Until last month, scores of destitute people—virtually all of them African Americans— languished in the city jail of Montgomery, Ala., for unpaid traffic tickets they couldn’t pay off, sentenced to one day in jail for every $50 they owed. They could earn another $25 credit daily by providing free labor, scrubbing blood and feces off jail floors and cleaning buildings.

But on May 1, a federal judge issued a preliminary injunction barring the imprisonment of three debtors for non-payment of fines, citing a 1983 Supreme Court decision that prohibited imprisonment for debt, in a lawsuit that had been filed on their behalf by Alec Karakatsanis ’08 and Phil Telfeyan ’08, two Harvard Law School graduates who brought the case through Equal Justice Under Law, a nonprofit civil rights firm they launched in March to challenge the profit motive in the criminal justice system.

Soon thereafter, the city of Montgomery released all inmates who were in jail only for non-payment of fines.

Last year, the city of Montgomery reaped $15.9 million from fines and forfeitures through this practice, and the private company it hired to monitor debtors, Judicial Corrections Services, charged people a monthly fee for being on probation, according to the two lawyers.

“The practice has been enormously lucrative for the city and for the private corporation with whom it has contracted to collect these debts,” said Karakatsanis. “It has been devastating for poor people of color in Montgomery” and throughout Alabama and Georgia, he said.

Three plaintiffs in the original suit were freed by the judge’s ruling and dozens of others were later released by the city, which is under court order to prove that it isn’t jailing people because they’re too poor to pay. And the firm has now filed a class action suit opposing the practice. “At the core of it all is the idea that no human being should be caged by her government for being poor,” said Karakatsanis, who was interviewed about the case on NPR in June.
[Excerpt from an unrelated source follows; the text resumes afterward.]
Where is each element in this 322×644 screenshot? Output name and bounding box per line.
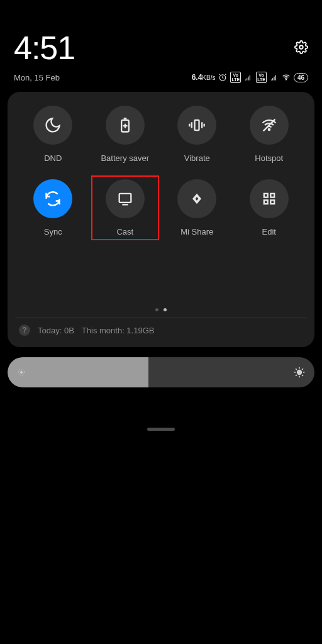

The Washington, D.C.-based firm is also challenging Alabama’s particularly severe sex offender law, passed in 2011, as a violation of the prohibition against ex post facto laws. They say that the new law punishes people who completed their sentences decades ago, making it nearly impossible for them to get jobs or housing. Along with a Montgomery attorney who originally filed the case, Karakatsanis and Telfeyan tried it in federal court in Montgomery in March; the judge’s decision is expected soon.

Last year, Equal Justice Under Law was chosen as the first recipient of the new Public Service Venture Fund Seed Grant Award from Harvard Law School. The Venture Fund invites law students and recent alumni to identify unmet legal needs and develop new initiatives to meet them, and is spearheading social entrepreneurship through “seed grants” for start-up public interest ventures, as well as salary support for fellows undertaking projects at existing organizations. Karakatsanis and Telfeyan are each receiving a $45,000 stipend plus additional funds for expenses of the organization, with expectation of renewal for a second year.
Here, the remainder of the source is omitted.